Materiale scaricabile:

  • Becket e il suo re. Perdere la vita e ritrovarla, a Canterbury. Storie d’agosto – BIANCHI ENZO.
  • Niente paura ci basta la verità – BIFFI INOS.
  • La lezione di san Becket ai giovani la volontà di Dio vale più della vita – GUZZETTI SILVIA.

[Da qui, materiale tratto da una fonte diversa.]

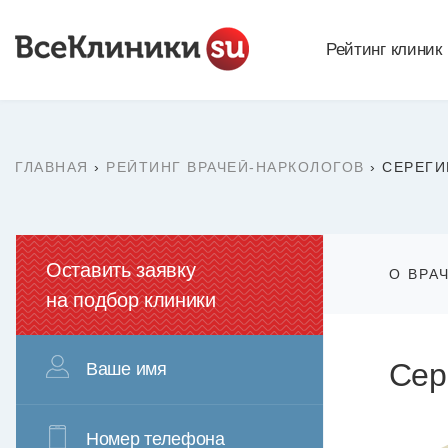
Рейтинг клиник
ГЛАВНАЯ
›
РЕЙТИНГ ВРАЧЕЙ-НАРКОЛОГОВ
›
СЕРЕГИ
Оставить заявку
О ВРА
на подбор клиники
Сер
Ваше имя
Номер телефона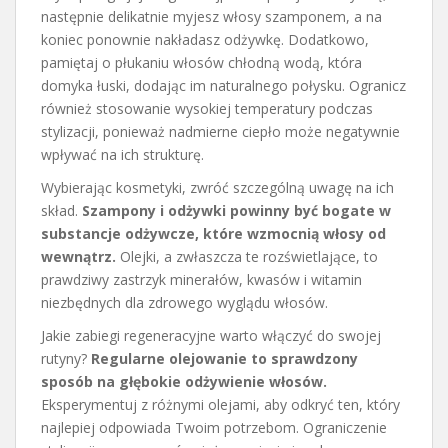
następnie delikatnie myjesz włosy szamponem, a na
koniec ponownie nakładasz odżywkę. Dodatkowo,
pamiętaj o płukaniu włosów chłodną wodą, która
domyka łuski, dodając im naturalnego połysku. Ogranicz
również stosowanie wysokiej temperatury podczas
stylizacji, ponieważ nadmierne ciepło może negatywnie
wpływać na ich strukturę.
Wybierając kosmetyki, zwróć szczególną uwagę na ich
skład.
Szampony i odżywki powinny być bogate w
substancje odżywcze, które wzmocnią włosy od
wewnątrz.
Olejki, a zwłaszcza te rozświetlające, to
prawdziwy zastrzyk minerałów, kwasów i witamin
niezbędnych dla zdrowego wyglądu włosów.
Jakie zabiegi regeneracyjne warto włączyć do swojej
rutyny?
Regularne olejowanie to sprawdzony
sposób na głębokie odżywienie włosów.
Eksperymentuj z różnymi olejami, aby odkryć ten, który
najlepiej odpowiada Twoim potrzebom. Ograniczenie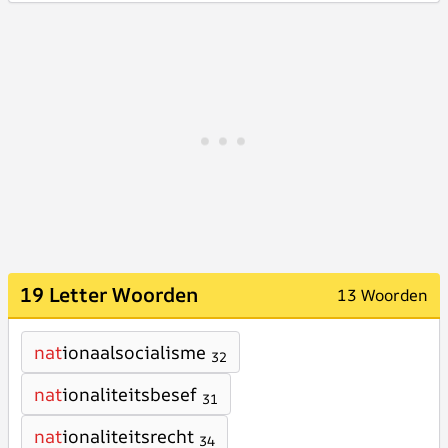
19 Letter Woorden
13 Woorden
nat
ionaalsocialisme
32
nat
ionaliteitsbesef
31
nat
ionaliteitsrecht
34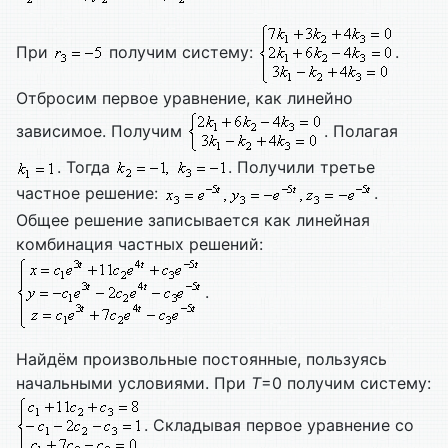
При
получим систему:
.
Отбросим первое уравнение, как линейно
зависимое. Получим
. Полагая
. Тогда
. Получили третье
частное решение:
.
Общее решение записывается как линейная
комбинация частных решений:
.
Найдём произвольные постоянные, пользуясь
начальными условиями. При
T
=0 получим систему:
. Складывая первое уравнение со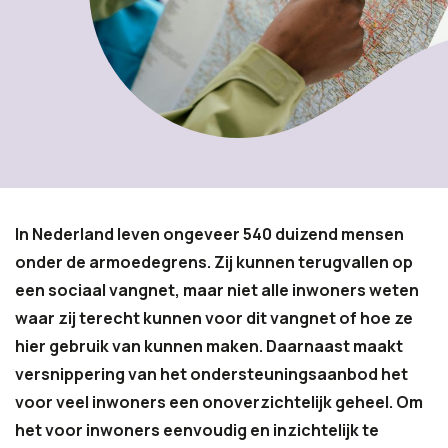
In Nederland leven ongeveer 540 duizend mensen
onder de armoedegrens. Zij kunnen terugvallen op
een sociaal vangnet, maar niet alle inwoners weten
waar zij terecht kunnen voor dit vangnet of hoe ze
hier gebruik van kunnen maken. Daarnaast maakt
versnippering van het ondersteuningsaanbod het
voor veel inwoners een onoverzichtelijk geheel. Om
het voor inwoners eenvoudig en inzichtelijk te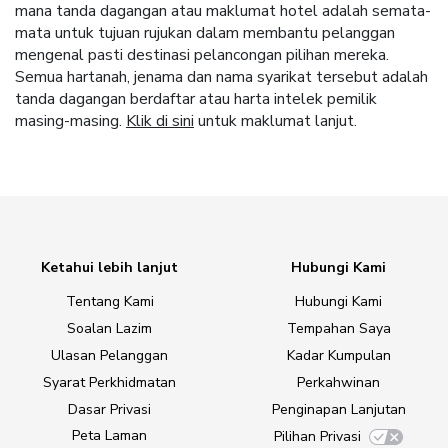
mana tanda dagangan atau maklumat hotel adalah semata-
mata untuk tujuan rujukan dalam membantu pelanggan
mengenal pasti destinasi pelancongan pilihan mereka.
Semua hartanah, jenama dan nama syarikat tersebut adalah
tanda dagangan berdaftar atau harta intelek pemilik
masing-masing.
Klik di sini
untuk maklumat lanjut.
Ketahui lebih lanjut
Hubungi Kami
Tentang Kami
Hubungi Kami
Soalan Lazim
Tempahan Saya
Ulasan Pelanggan
Kadar Kumpulan
Syarat Perkhidmatan
Perkahwinan
Dasar Privasi
Penginapan Lanjutan
Peta Laman
Pilihan Privasi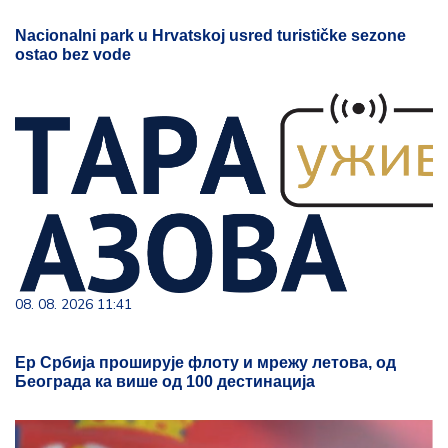
Nacionalni park u Hrvatskoj usred turističke sezone
ostao bez vode
08. 08. 2026 11:41
Ер Србија проширује флоту и мрежу летова, од
Београда ка више од 100 дестинација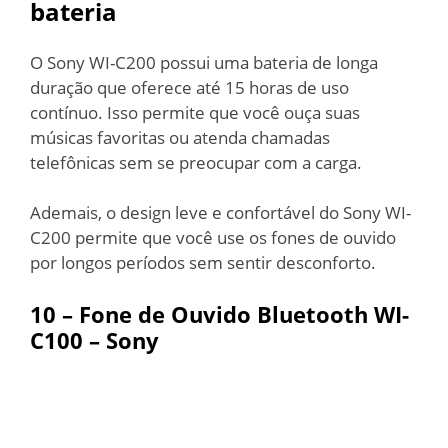
bateria
O Sony WI-C200 possui uma bateria de longa
duração que oferece até 15 horas de uso
contínuo. Isso permite que você ouça suas
músicas favoritas ou atenda chamadas
telefônicas sem se preocupar com a carga.
Ademais, o design leve e confortável do Sony WI-
C200 permite que você use os fones de ouvido
por longos períodos sem sentir desconforto.
10 –
Fone de Ouvido
Bluetooth WI-
C100 – Sony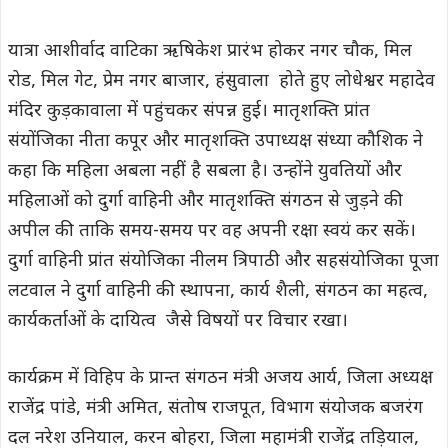
यात्रा आशीर्वाद वाटिका ऋषिकेश प्रारंभ होकर नगर चौक, मिल
रोड, मिल गेट, प्रेम नगर बाजार, हंसुवाला होते हुए लोधेश्वर महादेव
मंदिर कुड़कावाला में पहुंचकर संपन्न हुई। मातृशक्ति प्रांत
संयोंजिका नीता कपूर और मातृशक्ति उपाध्यक्ष संध्या कौशिक ने
कहा कि महिला अबला नहीं है सबला है। उन्होंने युवतियों और
महिलाओं को दुर्गा वाहिनी और मातृशक्ति संगठन से जुड़ने की
अपील की ताकि समय-समय पर वह अपनी रक्षा स्वयं कर सकें।
दुर्गा वाहिनी प्रांत संयोजिका नीलम त्रिपाठी और सहसंयोजिका पूजा
लटवाल ने दुर्गा वाहिनी की स्थापना, कार्य शैली, संगठन का महत्व,
कार्यकर्ताओं के दायित्व जैसे विषयों पर विचार रखा।
कार्यक्रम में विहिप के प्रान्त संगठन मंत्री अजय आर्य, जिला अध्यक्ष
राजेंद्र पांडे, मंत्री अमित, संतोष राजपूत, विभाग संयोजक बजरंग
दल नरेश उनियाल, करन बोहरा, जिला महामंत्री राजेंद्र तड़ियाल,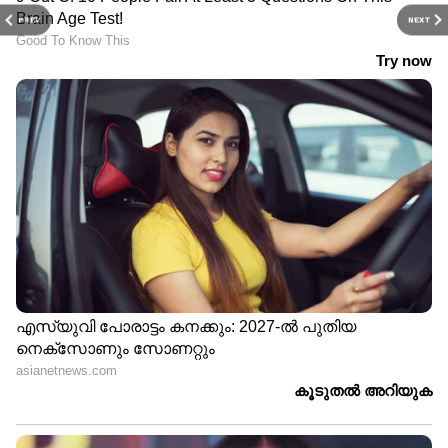
PREV
NEXT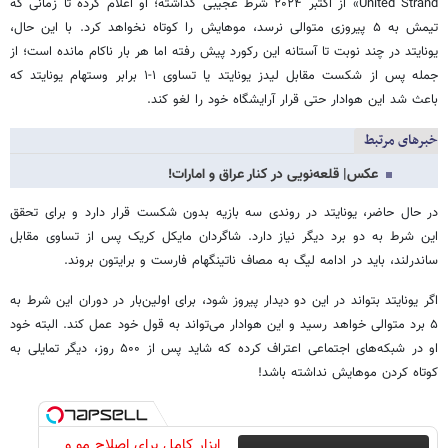
United Strand» از اکتبر ۲۰۲۴ شرط عجیبی گذاشته؛ او اعلام کرده تا زمانی که
تیمش به ۵ پیروزی متوالی نرسد، موهایش را کوتاه نخواهد کرد. با این حال،
یونایتد در چند نوبت تا آستانه این رکورد پیش رفته اما هر بار ناکام مانده است؛ از
جمله پس از شکست مقابل لیدز یونایتد یا تساوی ۱-۱ برابر وستهام یونایتد که
باعث شد این هوادار حتی قرار آرایشگاه خود را لغو کند.
خبرهای مرتبط
عکس| قلعه‌نویی در کنار عراق و امارات!
در حال حاضر، یونایتد در روندی سه بازیه بدون شکست قرار دارد و برای تحقق
این شرط به دو برد دیگر نیاز دارد. شاگردان مایکل کریک پس از تساوی مقابل
ساندرلند، باید در ادامه لیگ به مصاف ناتینگهام فارست و برایتون بروند.
اگر یونایتد بتواند در این دو دیدار پیروز شود، برای اولین‌بار در دوران این شرط به
۵ برد متوالی خواهد رسید و این هوادار می‌تواند به قول خود عمل کند. البته خود
او در شبکه‌های اجتماعی اعتراف کرده که شاید پس از ۵۰۰ روز، دیگر تمایلی به
کوتاه کردن موهایش نداشته باشد!
ابزار کامل برای اصلاح مو و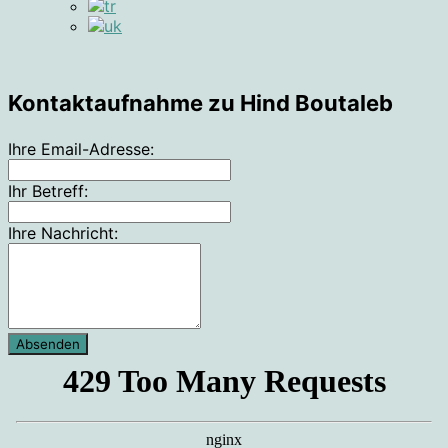
Lass
Kontaktaufnahme zu Hind Boutaleb
dieses
Feld
Ihre Email-Adresse:
leer
Ihr Betreff:
Ihre Nachricht:
Absenden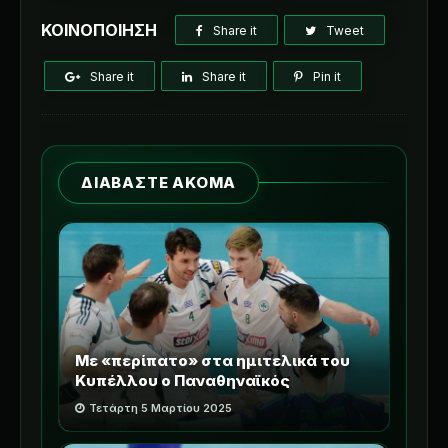
ΚΟΙΝΟΠΟΙΗΣΗ
Share it
Tweet
Share it
Share it
Pin it
ΔΙΑΒΑΣΤΕ ΑΚΟΜΑ
Με «περίπατο» στα ημιτελικά του
Κυπέλλου ο Παναθηναϊκός
Τετάρτη 5 Μαρτίου 2025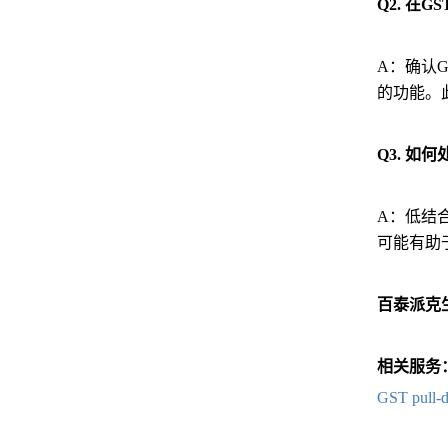
Q2. 
A：确认
的功能。
Q3. 如
A：低结
可能有助
百泰派克
相关服务
GST pu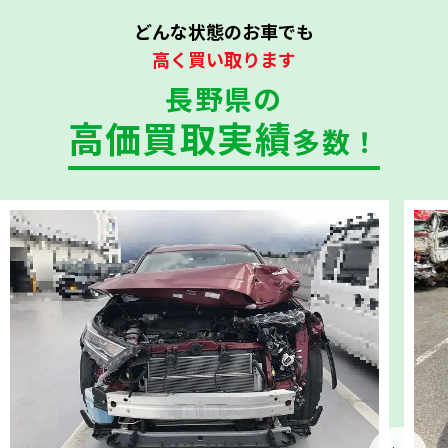
どんな状態のお車でも
高く買い取ります
長野県の
高価買取実績
多数！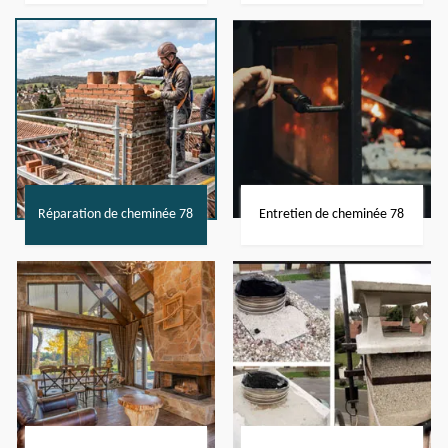
Réparation de cheminée 78
Entretien de cheminée 78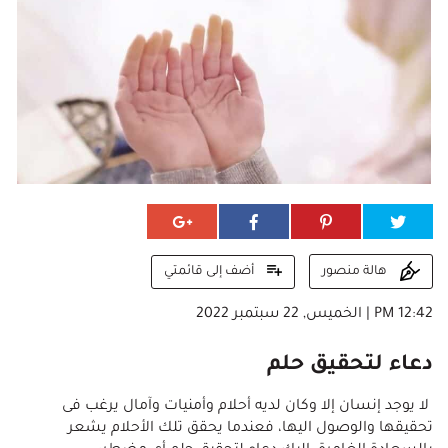
أضف إلى قائمتي
هالة منصور
12:42 PM | الخميس, 22 سبتمبر 2022
دعاء لتحقيق حلم
لا يوجد إنسان إلا وكان لديه أحلام وأمنيات وآمال يرغب فى
تحقيقها والوصول اليها، فعندما يحقق تلك الأحلام يشعر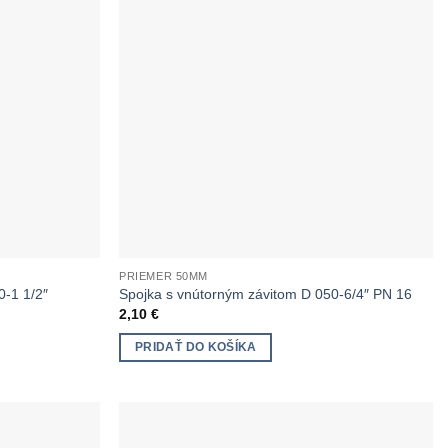
PRIEMER 50MM
0-1 1/2″
Spojka s vnútorným závitom D 050-6/4″ PN 16
2,10
€
PRIDAŤ DO KOŠÍKA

    Nato a Londra verso il 1120 da un’agiata famiglia di commercianti, Tommaso Becket frequenta in gioventù le università di Parigi e di Bologna, preparandosi a una  prestigiosa carriera, fino a divenire lord cancelliere del Regno d’Inghilterra. Pur essendo chierico, non sembra affatto incamminato alla santità. I suoi biografi lo descrivono, infatti, «amante dello sfarzo e del lusso», «con una certa predilezione per
    l’esibizionismo». Ma sa anche essere un abile politico e un buon amministratore, tanto che il re, per realizzare certi suoi progetti sulla Chiesa, lo fa nominare arcivescovo di Canterbury e primate della Chiesa inglese. Così Tommaso viene ordinato prete a 41 anni, e consacrato vescovo il giorno successivo. Ma a quel punto Tommaso rinuncia al cancellierato, distribuisce ai poveri i suoi beni e comincia a vivere sobriamente e a pregare intensamente: «Sembrava un uomo che all’improvviso si fosse svegliato da un sonno profondo». Irremovibile nel difendere la libertà della Chiesa, si oppone al sovrano che esige la totale dipendenza feudale dei vescovi. Perde così la sua amicizia ed è esiliato in Francia. Nel 1170 gli viene offerta un’apparente riconciliazione e richiamato in patria. Non è certo che il re volesse la sua morte, ma pare che si sia lasciato sfuggire, in uno scatto d’ira, il desiderio che «qualcuno lo liberasse da quel prete intrigante». Così, sul finire dell’anno, quattro cavalieri si presentano nella cattedrale di Canterbury all’ora dei vespri. Prima di essere pugnalato a morte, sembra che Tommaso abbia esclamato: «Io non sono un nemico del re. Sono un prete!». La sua tomba diviene subito meta di pellegrinaggi; vi giunge anche il re, a
    chieder perdono e implorare l’aiuto dell’amico di un tempo, scegliendolo come protettore (ANTONIO M. SICARI, Tommaso Becket. Un prete libero, in Avvenire, 29 dicembre 2011).